Sensing that the killer might've had a more personal connection to this victim than the previous two, investigators started reconstructing the girl's final day by interviewing friends and acquaintances, among whom was Adrian Stroe. While he was being interviewed in his apartment on 17 September, he denied any involvement, but this came into question when the woman's brand new shoes were found hidden behind the toilet bowl. Stroe was brought to the police station, whereupon he confessed to the three murders, claiming that he had killed the women because he was angry that they rejected his advances. He was transferred to the Jilava Penitentiary Hospital for a psychiatric examination, where he was diagnosed with a psychopathic disorder.

He was brought to trial, where he readily admitted that he was responsible and would wish for appropriate punishment, but claimed that he "only regretted the acts, not the victims". After a lengthy trial lasting four years, he was sentenced to life imprisonment.
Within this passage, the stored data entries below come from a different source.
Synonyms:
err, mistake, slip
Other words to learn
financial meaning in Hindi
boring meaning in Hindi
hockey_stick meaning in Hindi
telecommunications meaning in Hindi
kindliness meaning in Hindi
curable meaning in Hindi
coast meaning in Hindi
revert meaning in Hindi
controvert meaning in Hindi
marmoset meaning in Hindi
== Imprisonment and release ==
Shortly after his conviction, Stroe became a media sensation, and was often sought after for interviews. Within the first three years of his detention, he openly professed that he felt no remorse, and the only things he missed were his wife, daughter and their German shepherd. In 1999, he was transferred to Rahova Penitentiary, where he began reading the Bible and turned towards Adventism, claiming to have repented for his crimes.
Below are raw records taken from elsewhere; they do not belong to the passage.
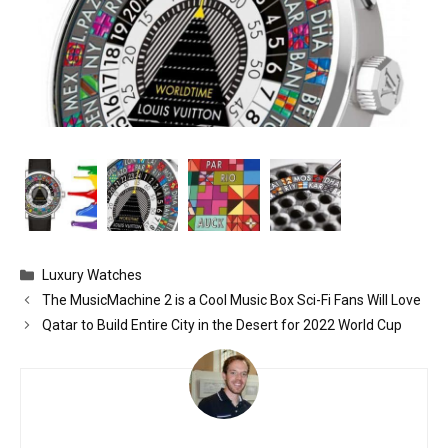
Categories
Luxury Watches
The MusicMachine 2 is a Cool Music Box Sci-Fi Fans Will Love
Qatar to Build Entire City in the Desert for 2022 World Cup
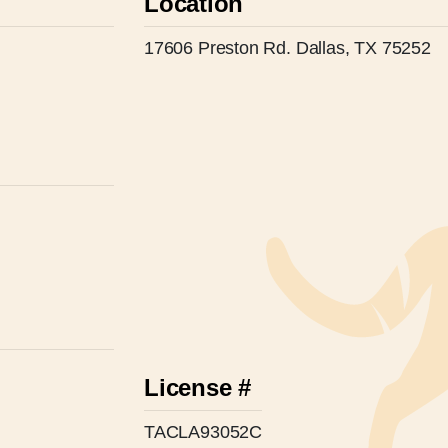
Location
17606 Preston Rd. Dallas, TX 75252
License #
TACLA93052C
Over the following years of his imprisonment, Stroe became an active member of Rahova Penitentiary's religious community, and in 2007, he became the leader of the Community of Christian Prisoners in Romania. During his time in prison, he wrote three books focusing on religious scripture and the influence of Latin in the Romanian language, and by the end of 2007, he also married an English teacher from Târgoviște. In 2012, however, he was found guilty of trafficking heroin and given an additional 15-year sentence, which was merged with his life sentence.

In June 2018, the Găești District Court ordered that Stroe be paroled, as a review of his activities during his imprisonment, which included participating in 16 prisoner programs for recreational and work activities, made him eligible for release. He was subsequently released, with this controversial decision causing a debate on whether lifers with violent criminal records be released back into public life.